*** Data ***

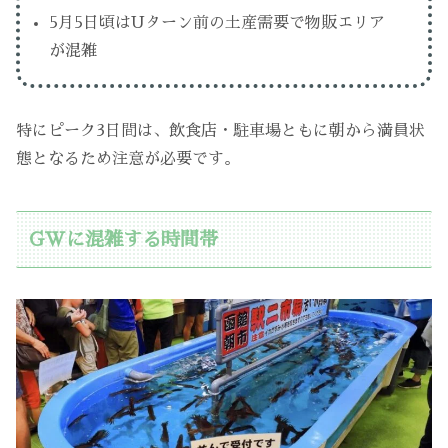
5月5日頃はUターン前の土産需要で物販エリア
が混雑
特にピーク3日間は、飲食店・駐車場ともに朝から満員状
態となるため注意が必要です。
GWに混雑する時間帯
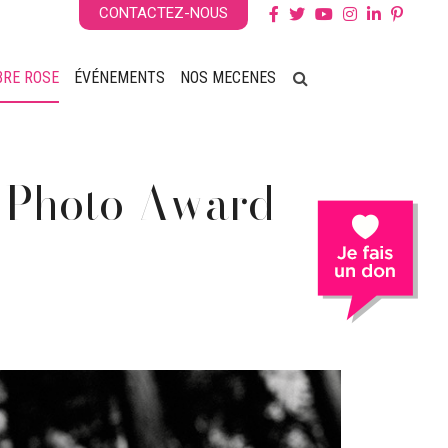
CONTACTEZ-NOUS
BRE ROSE
ÉVÉNEMENTS
NOS MECENES
 Photo Award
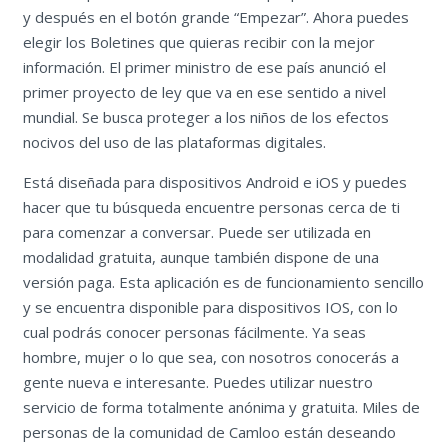
y después en el botón grande “Empezar”. Ahora puedes
elegir los Boletines que quieras recibir con la mejor
información. El primer ministro de ese país anunció el
primer proyecto de ley que va en ese sentido a nivel
mundial. Se busca proteger a los niños de los efectos
nocivos del uso de las plataformas digitales.
Está diseñada para dispositivos Android e iOS y puedes
hacer que tu búsqueda encuentre personas cerca de ti
para comenzar a conversar. Puede ser utilizada en
modalidad gratuita, aunque también dispone de una
versión paga. Esta aplicación es de funcionamiento sencillo
y se encuentra disponible para dispositivos IOS, con lo
cual podrás conocer personas fácilmente. Ya seas
hombre, mujer o lo que sea, con nosotros conocerás a
gente nueva e interesante. Puedes utilizar nuestro
servicio de forma totalmente anónima y gratuita. Miles de
personas de la comunidad de Camloo están deseando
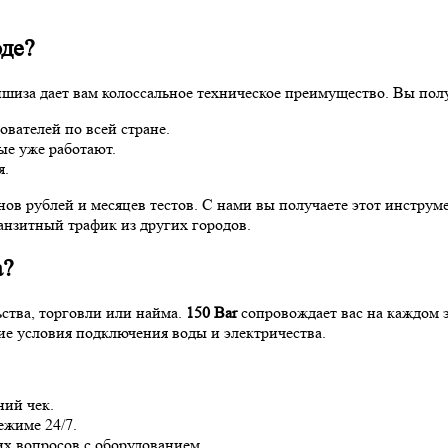
оде?
ншиза дает вам колоссальное техническое преимущество. Вы пол
вателей по всей стране.
ые уже работают.
я.
ов рублей и месяцев тестов. С нами вы получаете этот инструмен
ранзитный трафик из других городов.
а?
ства, торговли или найма.
150 Bar
сопровождает вас на каждом 
е условия подключения воды и электричества.
ний чек.
ежиме 24/7.
х вопросов с оборудованием.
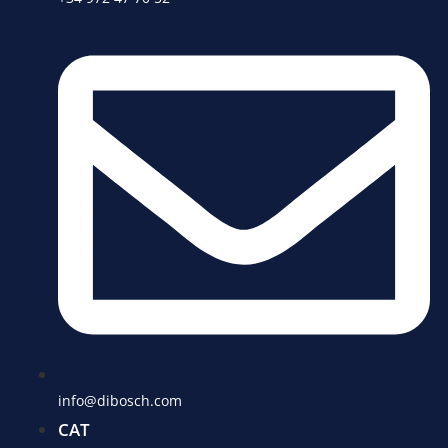
info@dibosch.com
CAT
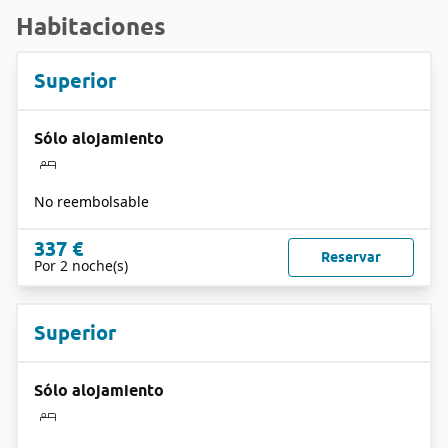
Habitaciones
Superior
Sólo alojamiento
No reembolsable
337 €
Reservar
Por 2 noche(s)
Superior
Sólo alojamiento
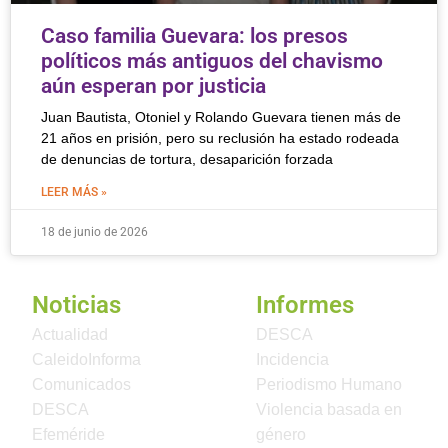
Caso familia Guevara: los presos
políticos más antiguos del chavismo
aún esperan por justicia
Juan Bautista, Otoniel y Rolando Guevara tienen más de
21 años en prisión, pero su reclusión ha estado rodeada
de denuncias de tortura, desaparición forzada
LEER MÁS »
18 de junio de 2026
Noticias
Informes
Actualidad
DESCA
CaleidoInforma
Incidencia
Comunicados
Periodismo Humano
DESCA
Violencia basada en
Efeméride
género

*** End of Data ***

**Work request**
Produce an exact transcription of the lines from the one containing "Comunicados" through the end of the records, both included, and no other lines.

**Worked solution**
Comunicados
Periodismo Humano
DESCA
Violencia basada en
Efeméride
género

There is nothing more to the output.